OpsMgr R2 by Example: The Windows Server Management Pack

The Windows Server management pack is available as a single download that contains different libraries to monitor Windows Server 2000, 2003 and 2008 Operating Systems.

How to Install the Windows Server MP

  1. Download the Windows Server Operating System management pack from the Management Pack Catalog. The Windows Server Operating System Management Pack Guide is included in the download and labeled “OM2007_MP_WinSerBas.doc.”
  2. Read the Management Pack guide – for things like how to activate monitoring for physical disks and disk partitions.
  3. Import the Windows Server Operating System Management Pack (using either the Operations console or PowerShell).
  4. Create a WindowsServer_Overrides management pack to contain any overrides required for the MP.

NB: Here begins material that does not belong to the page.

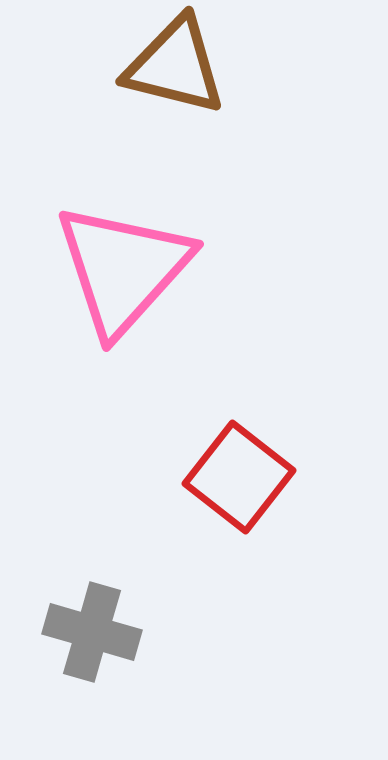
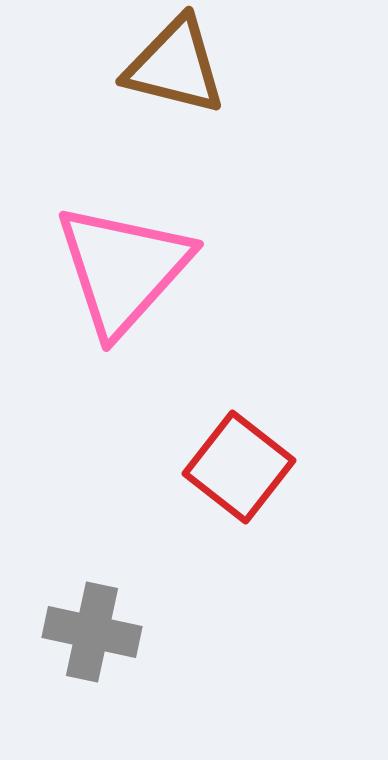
red square: moved 10 px up
gray cross: rotated 4 degrees counterclockwise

Windows Server MP Tuning / Alerts to look for

The following alerts were encountered and resolved while tuning the various Windows Server management packs (these are listed in alphabetical order by Alert name):

Alert: Disk transfer (reads and writes) latency is too high

Issue: This monitor checks for high values on the performance counter every 60 seconds over a 5-minute timeframe.

Resolution: Determined that spikes were occurring on a specific drive on the system. The drive needs to be either be replaced with a higher speed drive, or some of the uses of this drive should be moved to another physical drive.

Alert: Event log is full

Issue: Alert generated by the windows server 2003 management pack from the Event Log File is Full alert rule. The alert description contains information about which event log is full (in this case it was the PowerShell log file).

Resolution: Logged into the server and verified that the log size was set to a maximum of 512KB and to override events older than 7 days. Re-configured to increase the size to 2048KB and to overwrite events as needed. Closed the alert.

Alert: Logical Disk Free Space is Low

Issue: Low disk space on the drive identified in the alert.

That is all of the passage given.